La mala reputación que han tenido las emociones ha predominado a lo largo de la historia de la filosofía. Ya Demócrito (siglos V-IV a.C.) afirmaba que «la medicina cura las enfermedades del cuerpo, la sabiduría libera al alma de las emociones». Y como es sabido, la máxima de que «la razón debe dominar a la pasión» ha sido la principal guía filosófica para decidir sobre nuestras acciones y creencias. Pero incluso cuando se ha invertido la relación de dominación, como en el caso de David Hume (1711-1776), quien sostuvo que «la razón es, y deber ser, esclava de las pasiones», se sigue manteniendo una oposición irreconciliable entre sentir y pensar, entre lo afectivo y lo cognitivo.

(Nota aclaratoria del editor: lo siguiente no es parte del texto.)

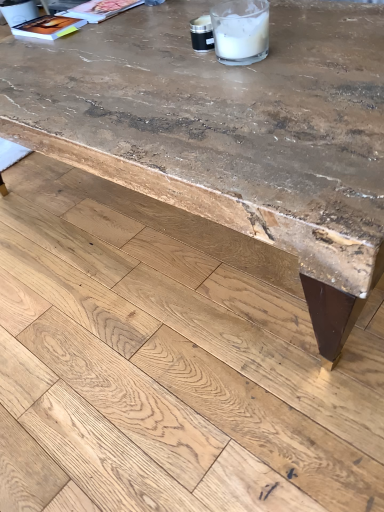 Where is `vacant space in front of matte paper magazine at upper left, which is counted as the 1th magazine, starting from the left`? vacant space in front of matte paper magazine at upper left, which is counted as the 1th magazine, starting from the left is located at coordinates click(35, 52). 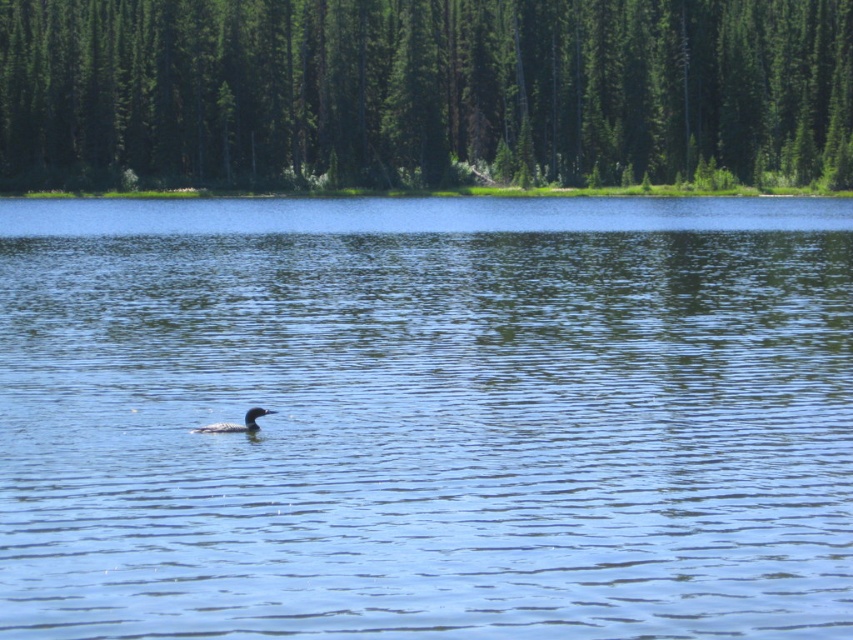 Question: Where is blue water at center located in relation to green textured trees at upper center in the image?

Choices:
 (A) left
 (B) right

Answer: (B)

Question: Does blue water at center appear on the right side of dark gray matte duck at center?

Choices:
 (A) no
 (B) yes

Answer: (A)

Question: Estimate the real-world distances between objects in this image. Which object is farther from the blue water at center?

Choices:
 (A) dark gray matte duck at center
 (B) green textured trees at upper center

Answer: (B)

Question: Can you confirm if blue water at center is smaller than dark gray matte duck at center?

Choices:
 (A) yes
 (B) no

Answer: (B)

Question: Which object is the closest to the blue water at center?

Choices:
 (A) green textured trees at upper center
 (B) dark gray matte duck at center

Answer: (B)

Question: Which object is the farthest from the dark gray matte duck at center?

Choices:
 (A) green textured trees at upper center
 (B) blue water at center

Answer: (A) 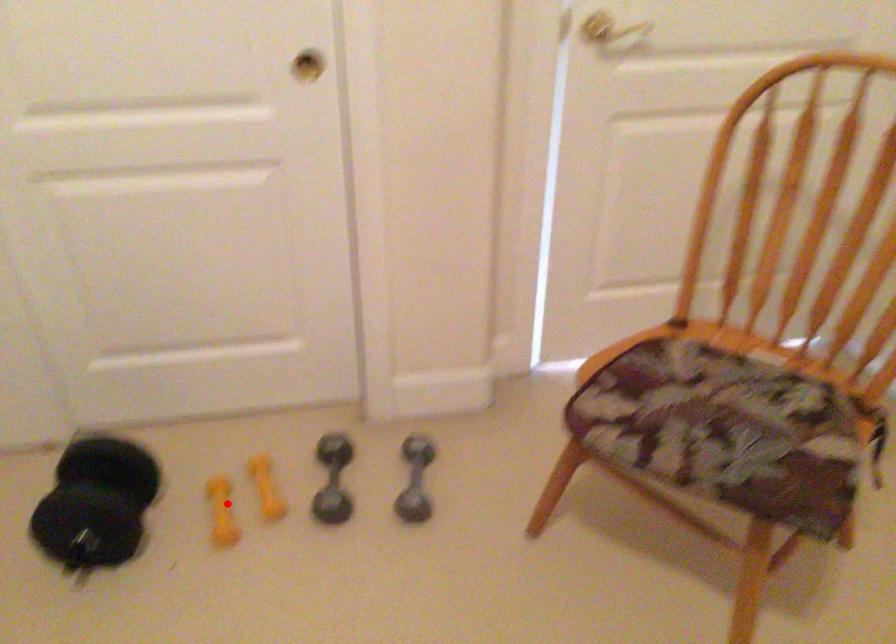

Contra el telón de fondo de esa longeva tradición, donde la dicotomía razón-emoción viene acompañada de los dualismos mente-cuerpo y cultura-naturaleza, destaca el movimiento de los pragmatistas clásicos, encabezado por Charles S. Peirce (1839-1914), William James (1842-1910) y John Dewey (1859-1952). Estos científicos-filósofos emprendieron una indagación que justo comenzaba por cuestionar las dicotomías de la filosofía tradicional, con el fin de comprender y restaurar los vínculos que integraban las esferas más básicas de la vida humana: las del conocimiento, la moral y el arte. Para llevar adelante este programa innovador, los pragmatistas forjaron una noción de experiencia anclada en la acción, que permitía vincular lo cognitivo y lo afectivo de una manera muy natural. Fue así como se abrió el camino para analizar el papel de las emociones en la obtención de conocimiento, incluido el conocimiento científico.